EPA and Army Corps of Engineers Issue Draft Guidance Which Would Expand Their Jurisdiction Under the Federal Clean Water Act

On May 2, 2011, the US Environmental Protection Agency (EPA) and the Army Corps of Engineers (Corps) jointly issued a draft of new guidance for determining whether a particular body of water is protected by the Clean Water Act. The two agencies indicated that the reason for the new draft guidance was the significant uncertainty over the scope Clean Water Act’s jurisdiction, in particular, what bodies of water are subject to regulation by the Act. This uncertainty derives in large part from two United States Supreme Court decisions issued in the past decade—Solid Waste Authority of Northern Cook County v. Army Corps of Engineers (2001) 531 U.S. 159 (SWANCC) and Rapanos v. United States (2006) 547 U.S. 715. In SWANCC, the court struck down the “migratory bird rule,” holding that the Corps exceeded its jurisdiction when it extended the definition of navigable waters to include intrastate waters solely based on its use by migratory birds. To further confuse matters, in Rapanos, a fractured court issued three separate opinions regarding the extent of Clean Water Act’s jurisdiction. The agencies’ draft guidance was issued to give field staff more specific assistance in determining whether a particular water feature is protected by the Act. This new guidance, which may be read to expand the agencies’ jurisdiction, will likely be the subject of litigation based on allegations that it is contrary to the Court’s holdings and exceeds the outer boundaries of authority given to the agencies in the Act.

According to the EPA’s website, the agencies interpret the Clean Water Act to regulate traditional navigable waters, interstate waters, wetlands adjacent to either traditional navigable waters or interstate waters, non-navigable tributaries to traditional navigable waters that are relatively permanent (contain water at least seasonally), and wetlands that directly abut relatively permanent waters.

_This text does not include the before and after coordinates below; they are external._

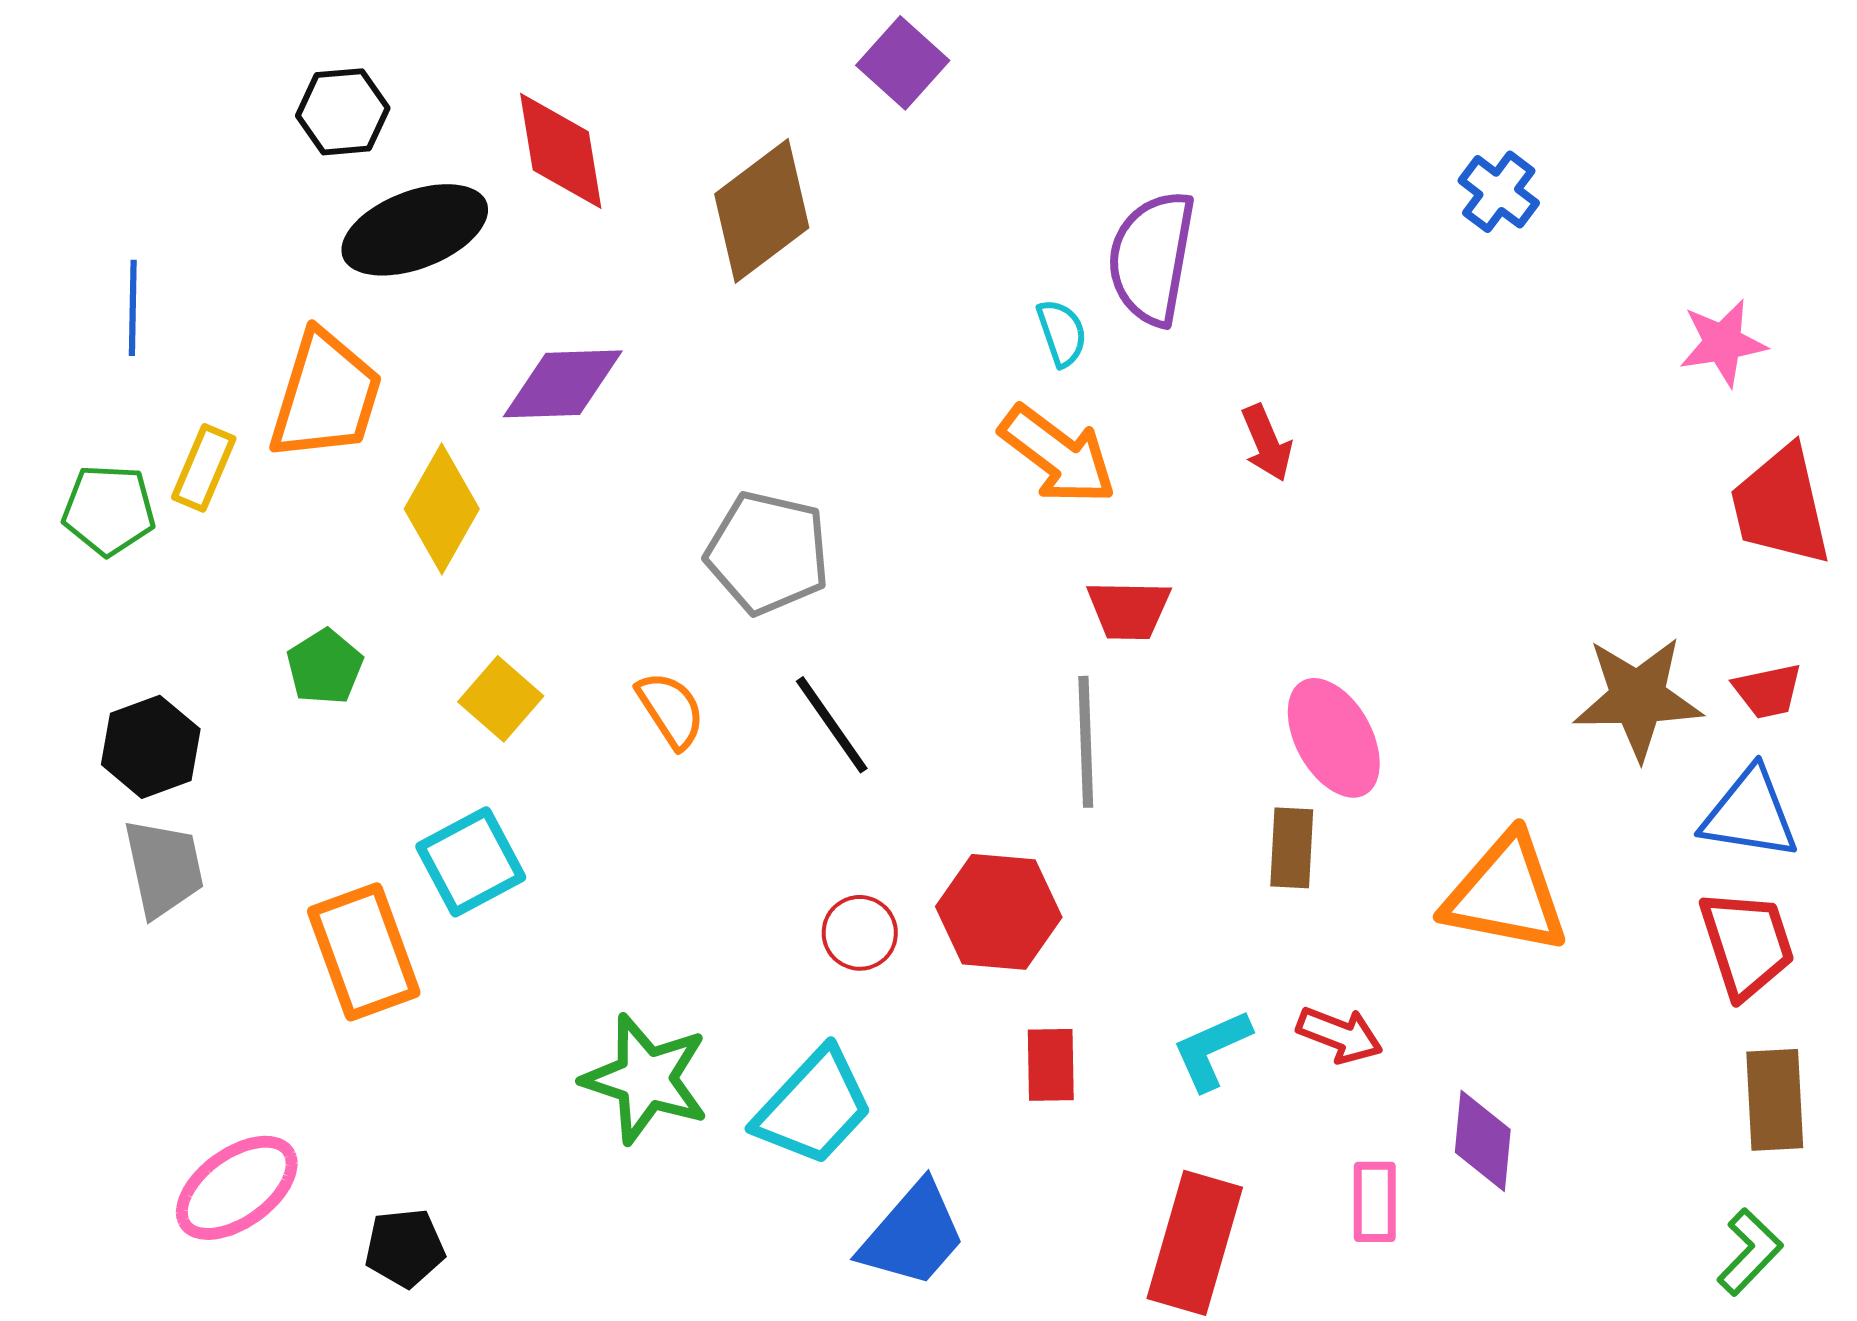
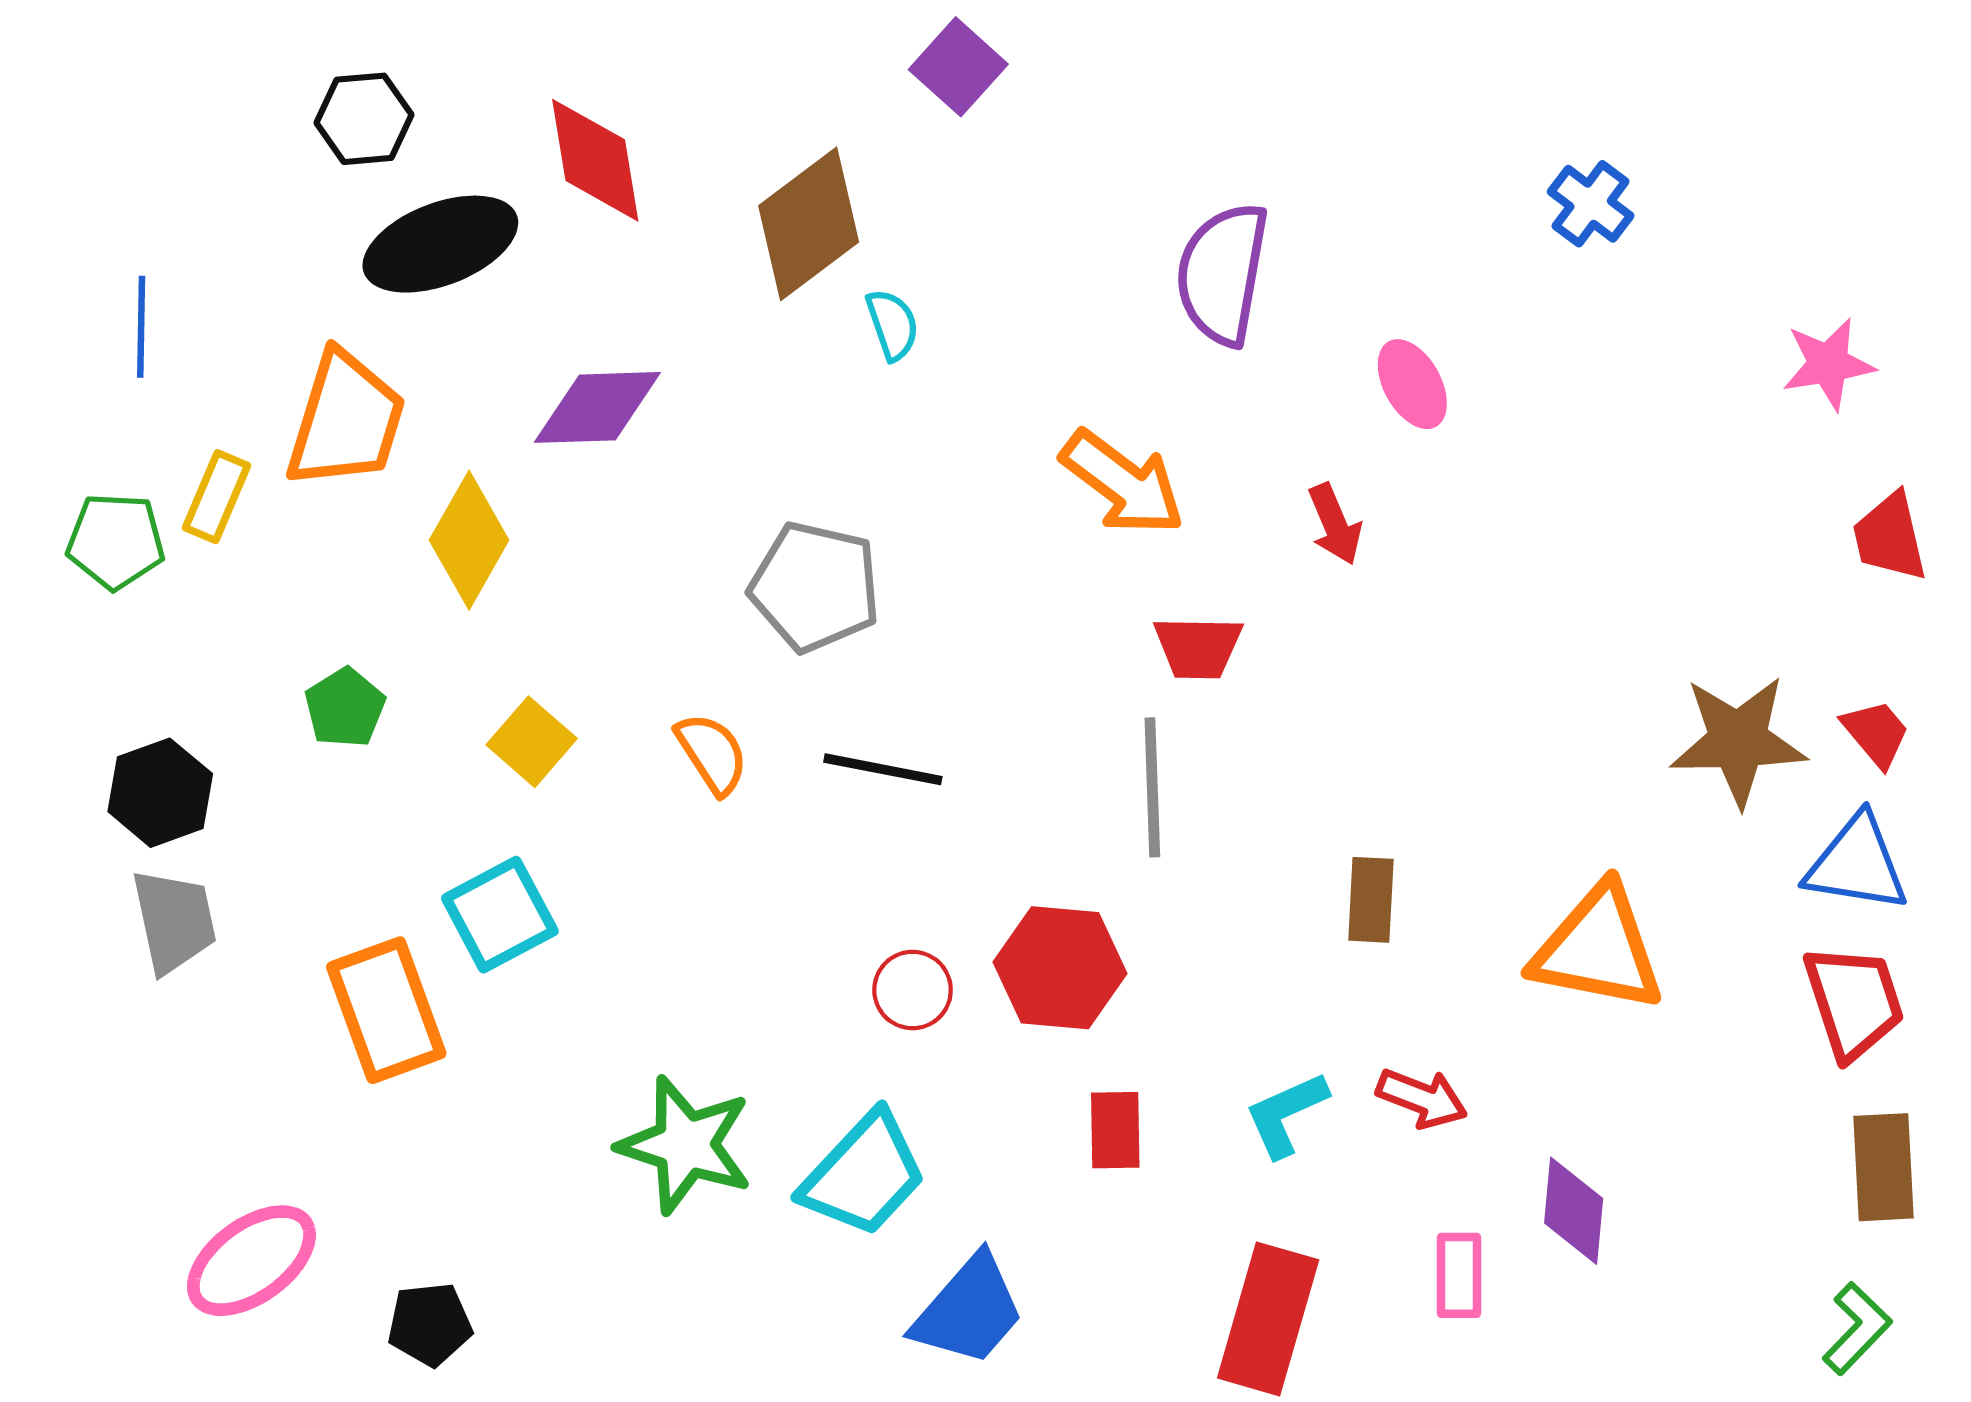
cyan semicircle: (1062, 333) -> (892, 325), moved
red arrow: (1267, 443) -> (1335, 524), moved
red trapezoid: (1781, 506) -> (1890, 537), size x0.7
red trapezoid: (1768, 691) -> (1876, 733), turned -118
black line: (832, 725) -> (883, 769), turned -44
pink ellipse: (1334, 738) -> (1412, 384), moved, size x0.7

Additionally, tributaries to traditional navigable waters or interstate waters, wetlands adjacent to jurisdictional tributaries to traditional navigable waters or interstate waters, and waters that fall under the “other waters” category will also be regulated if it is determined that they have a “significant nexus” to traditional navigable water or interstate water. Under this “significant nexus” standard, agencies would examine a water feature’s connection to traditional navigable waters and determine whether that feature, alone or in combination with similarly situated water features, has an effect on the chemical, physical, or biological integrity of traditional navigable waters or interstate waters that is more than “speculative” or “insubstantial.” The draft guidance also extends tributaries to interstate and “other waters,” providing protection to bodies of water that were previously vulnerable to contamination and pollution.

If enacted as currently written, the draft guidance will result in significant expansion of the agencies’ scope of jurisdiction because the guidance takes a broad approach to what constitutes a “significant nexus” between water bodies. Both agencies are aware of the expanded jurisdiction, noting that “current practice [2008-2010] may be under-representing Clean Water Act jurisdiction.” Presumably, the guidance is intended to rectify this under-representation. Public comments on the proposed draft guidance are currently being accepted through July 1, 2011. Once finalized, the draft guidance will supersede previously issued guidance on the scope of “waters of the United States” regulated under the Act.